▶ _WHAT YOU WILL DO_:
What this exercise calls for is an exact copy of the data.
########
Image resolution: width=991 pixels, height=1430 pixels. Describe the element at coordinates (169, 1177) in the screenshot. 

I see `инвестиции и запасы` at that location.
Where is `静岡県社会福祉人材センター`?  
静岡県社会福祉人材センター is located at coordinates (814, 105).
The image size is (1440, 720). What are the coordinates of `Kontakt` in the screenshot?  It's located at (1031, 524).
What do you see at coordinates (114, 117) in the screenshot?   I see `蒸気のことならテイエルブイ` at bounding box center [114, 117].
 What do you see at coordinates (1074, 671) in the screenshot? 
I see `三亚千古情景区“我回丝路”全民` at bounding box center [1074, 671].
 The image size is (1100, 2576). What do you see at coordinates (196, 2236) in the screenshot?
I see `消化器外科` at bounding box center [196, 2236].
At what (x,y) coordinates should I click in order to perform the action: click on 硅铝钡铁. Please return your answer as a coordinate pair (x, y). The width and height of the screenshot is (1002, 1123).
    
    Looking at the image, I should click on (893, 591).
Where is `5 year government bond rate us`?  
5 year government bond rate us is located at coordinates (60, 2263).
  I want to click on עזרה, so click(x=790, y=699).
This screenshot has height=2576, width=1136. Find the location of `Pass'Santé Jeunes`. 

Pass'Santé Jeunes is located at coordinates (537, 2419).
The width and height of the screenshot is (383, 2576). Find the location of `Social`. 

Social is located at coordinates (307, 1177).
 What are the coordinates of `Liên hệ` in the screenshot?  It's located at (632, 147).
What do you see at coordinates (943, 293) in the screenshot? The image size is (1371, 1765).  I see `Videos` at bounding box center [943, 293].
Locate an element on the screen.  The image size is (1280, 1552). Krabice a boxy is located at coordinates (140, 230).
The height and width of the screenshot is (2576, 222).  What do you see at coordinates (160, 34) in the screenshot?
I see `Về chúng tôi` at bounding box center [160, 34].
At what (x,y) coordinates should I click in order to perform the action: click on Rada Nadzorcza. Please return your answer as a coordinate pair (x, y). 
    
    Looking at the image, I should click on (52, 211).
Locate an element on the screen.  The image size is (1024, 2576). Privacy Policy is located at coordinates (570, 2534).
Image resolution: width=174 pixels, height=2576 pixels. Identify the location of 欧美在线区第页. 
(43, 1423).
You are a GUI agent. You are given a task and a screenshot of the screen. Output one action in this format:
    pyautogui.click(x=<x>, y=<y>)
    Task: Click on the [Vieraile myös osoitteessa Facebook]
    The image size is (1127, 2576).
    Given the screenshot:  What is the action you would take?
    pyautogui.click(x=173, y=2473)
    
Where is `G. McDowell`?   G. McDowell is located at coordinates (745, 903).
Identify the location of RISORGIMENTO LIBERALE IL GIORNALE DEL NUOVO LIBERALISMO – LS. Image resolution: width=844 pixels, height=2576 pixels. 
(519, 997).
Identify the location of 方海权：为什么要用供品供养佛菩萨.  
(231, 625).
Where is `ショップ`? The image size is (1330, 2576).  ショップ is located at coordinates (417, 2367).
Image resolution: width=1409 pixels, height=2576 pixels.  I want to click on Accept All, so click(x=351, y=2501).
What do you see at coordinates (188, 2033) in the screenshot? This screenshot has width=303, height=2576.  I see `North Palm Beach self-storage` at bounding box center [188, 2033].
########
▶ _RESULT FOR THIS TASK_:
Image resolution: width=991 pixels, height=1430 pixels. Describe the element at coordinates (169, 1177) in the screenshot. 

I see `инвестиции и запасы` at that location.
Where is `静岡県社会福祉人材センター`?  
静岡県社会福祉人材センター is located at coordinates (814, 105).
The image size is (1440, 720). What are the coordinates of `Kontakt` in the screenshot?  It's located at (1031, 524).
What do you see at coordinates (114, 117) in the screenshot?   I see `蒸気のことならテイエルブイ` at bounding box center [114, 117].
 What do you see at coordinates (1074, 671) in the screenshot? 
I see `三亚千古情景区“我回丝路”全民` at bounding box center [1074, 671].
 The image size is (1100, 2576). What do you see at coordinates (196, 2236) in the screenshot?
I see `消化器外科` at bounding box center [196, 2236].
At what (x,y) coordinates should I click in order to perform the action: click on 硅铝钡铁. Please return your answer as a coordinate pair (x, y). The width and height of the screenshot is (1002, 1123).
    
    Looking at the image, I should click on (893, 591).
Where is `5 year government bond rate us`?  
5 year government bond rate us is located at coordinates (60, 2263).
  I want to click on עזרה, so click(x=790, y=699).
This screenshot has height=2576, width=1136. Find the location of `Pass'Santé Jeunes`. 

Pass'Santé Jeunes is located at coordinates (537, 2419).
The width and height of the screenshot is (383, 2576). Find the location of `Social`. 

Social is located at coordinates (307, 1177).
 What are the coordinates of `Liên hệ` in the screenshot?  It's located at (632, 147).
What do you see at coordinates (943, 293) in the screenshot? The image size is (1371, 1765).  I see `Videos` at bounding box center [943, 293].
Locate an element on the screen.  The image size is (1280, 1552). Krabice a boxy is located at coordinates (140, 230).
The height and width of the screenshot is (2576, 222).  What do you see at coordinates (160, 34) in the screenshot?
I see `Về chúng tôi` at bounding box center [160, 34].
At what (x,y) coordinates should I click in order to perform the action: click on Rada Nadzorcza. Please return your answer as a coordinate pair (x, y). 
    
    Looking at the image, I should click on (52, 211).
Locate an element on the screen.  The image size is (1024, 2576). Privacy Policy is located at coordinates (570, 2534).
Image resolution: width=174 pixels, height=2576 pixels. Identify the location of 欧美在线区第页. 
(43, 1423).
You are a GUI agent. You are given a task and a screenshot of the screen. Output one action in this format:
    pyautogui.click(x=<x>, y=<y>)
    Task: Click on the [Vieraile myös osoitteessa Facebook]
    The image size is (1127, 2576).
    Given the screenshot:  What is the action you would take?
    pyautogui.click(x=173, y=2473)
    
Where is `G. McDowell`?   G. McDowell is located at coordinates (745, 903).
Identify the location of RISORGIMENTO LIBERALE IL GIORNALE DEL NUOVO LIBERALISMO – LS. Image resolution: width=844 pixels, height=2576 pixels. 
(519, 997).
Identify the location of 方海权：为什么要用供品供养佛菩萨.  
(231, 625).
Where is `ショップ`? The image size is (1330, 2576).  ショップ is located at coordinates (417, 2367).
Image resolution: width=1409 pixels, height=2576 pixels.  I want to click on Accept All, so click(x=351, y=2501).
What do you see at coordinates (188, 2033) in the screenshot? This screenshot has width=303, height=2576.  I see `North Palm Beach self-storage` at bounding box center [188, 2033].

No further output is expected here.